Sissy-Boy, founded in 1982, is a Dutch high street clothing and accessories chain with over 45 stores in the Netherlands, Belgium, and Luxembourg.

==Merchandise==
Besides clothes (for what is described as an "upscale" audience), the stores sell household textiles, such as drapes and curtains. After management realized that customers were often interested in the furniture in the stores, they started selling that too. Clothes and fabrics are designed in-house.

The company designs and sells tricot dresses with flower prints, based on the 1970s era wrap dress first designed by Diane von Fürstenberg, and reintroduced in the 1990s. In addition to their own designs, Sissy-Boy also sells tricot dresses by King Louie.

==History==
The first Sissy-Boy location was opened in Amsterdam in 1982 under the name Scoot by Michael Smit. Together with Romy Schneider, they began a clothing line, naming it "Sissy" after the nickname of Queen Elisabeth of Bavaria. The line's clothes were initially all sold as unisex, but expanded to include men's clothes. 'Boy' was then added to the name to reflect this change in focus.

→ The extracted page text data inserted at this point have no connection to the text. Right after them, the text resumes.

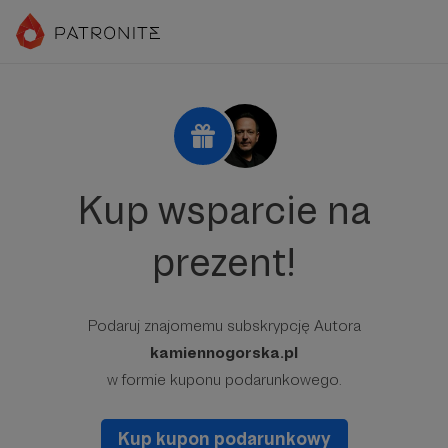
Kup wsparcie na
prezent!
Podaruj znajomemu subskrypcję Autora
kamiennogorska.pl
w formie kuponu podarunkowego.
Kup kupon podarunkowy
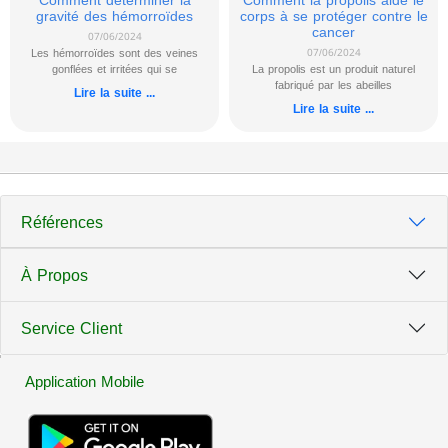
Comment déterminer la
Comment la propolis aide le
gravité des hémorroïdes
corps à se protéger contre le
cancer
07/06/2024
Les hémorroïdes sont des veines
07/06/2024
gonflées et irritées qui se
La propolis est un produit naturel
fabriqué par les abeilles
Lire la suite ...
Lire la suite ...
Références
À Propos
Service Client
Application Mobile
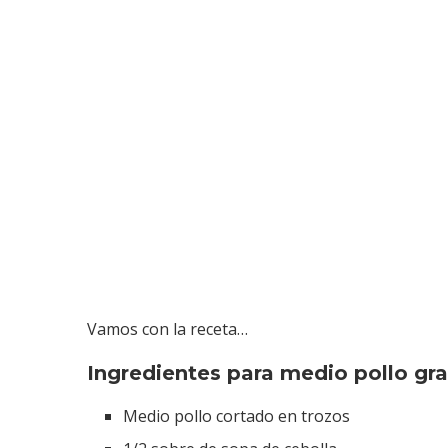
Vamos con la receta…
Ingredientes para medio pollo gr
Medio pollo cortado en trozos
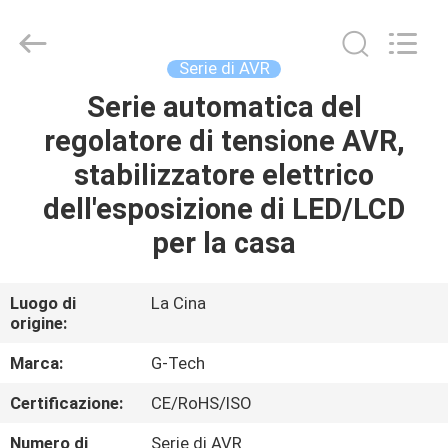
2026
G-
TECH
POWER
GROUP.
Serie di AVR
All
Rights
Serie automatica del
CASA.
Reserved.
regolatore di tensione AVR,
PRODOTTI
stabilizzatore elettrico
dell'esposizione di LED/LCD
SU
per la casa
DI
NOI
Luogo di
La Cina
origine:
VISITA
Marca:
G-Tech
ALLA
Certificazione:
CE/RoHS/ISO
FABBRICA
Numero di
Serie di AVR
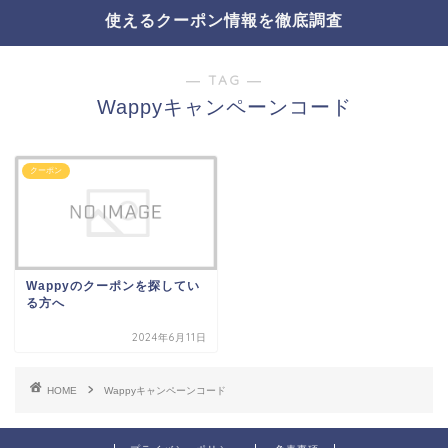
使えるクーポン情報を徹底調査
― TAG ―
Wappyキャンペーンコード
クーポン
Wappyのクーポンを探してい
る方へ
2024年6月11日
HOME
Wappyキャンペーンコード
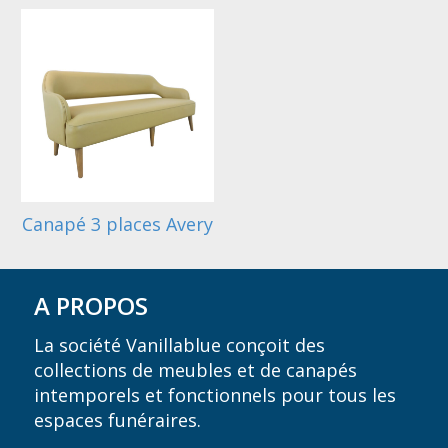
Canapé 3 places Avery
A PROPOS
La société Vanillablue conçoit des
collections de meubles et de canapés
intemporels et fonctionnels pour tous les
espaces funéraires.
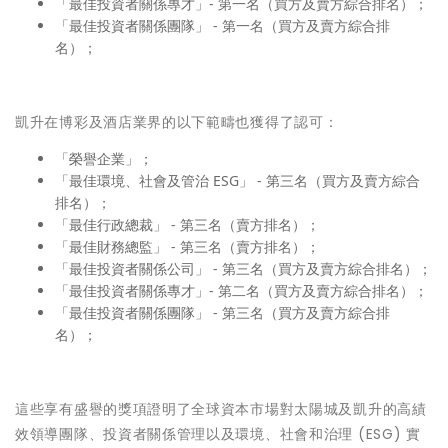
「最佳投資者關係專才」- 第一名（買方及賣方綜合排名）；
「最佳投資者關係團隊」 - 第一名（買方及賣方綜合排
名）；
凱升在博彩及酒店業界的以下範疇也獲得了認可：
「榮譽企業」；
「最佳環境、社會及管治 ESG」 - 第三名（買方及賣方綜合
排名）；
「最佳行政總裁」 - 第三名（賣方排名）；
「最佳財務總監」 - 第三名（賣方排名）；
「最佳投資者關係公司」 - 第三名（買方及賣方綜合排名）；
「最佳投資者關係專才」- 第二名（買方及賣方綜合排名）；
「最佳投資者關係團隊」 - 第三名（買方及賣方綜合排
名）；
這些享有盛譽的獎項證明了全球資本市場對太陽城及凱升的高績
效領導團隊、投資者關係管理以及環境、社會和治理 (ESG) 實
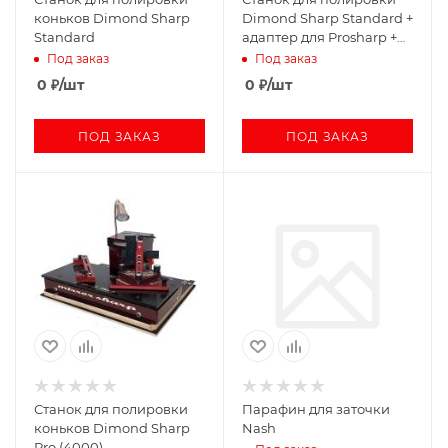
коньков Dimond Sharp
Dimond Sharp Standard +
Standard
адаптер для Prosharp +
кейс
Под заказ
Под заказ
транспортировочный
0
₽
/шт
0
₽
/шт
ПОД ЗАКАЗ
ПОД ЗАКАЗ
Станок для полировки
Парафин для заточки
коньков Dimond Sharp
Nash
Pro (4000)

As of 2008, there were over thirty Sissy-Boy stores in the Netherlands, and one was opened in Antwerp, Belgium, in the summer of 2009. The company opened a "concept store" on the KNSM Island.

The company was bought by the Brand Retail Group in 2017, which said in 2019 it had always planned to sell it on. By 2018 they intensified their search for a buyer, since sales were disappointing, but in 2019 the company was close to bankruptcy. In 2019, the company was indeed declared bankrupt at a time when a number of well-known Dutch chains of stores got in financial trouble. At the time, it had 45 stores in the Netherlands, Belgium, and Luxembourg, and 600 employees. The company was bought out by Termeer, a family company that owns a number of other clothing and shoe stores.

In 2021, an outlet store was opened in The Hague, a new store was opened in Brugge, Belgium, and Sissy-Boy started a capsule collection, their first, with Rachel van Sas.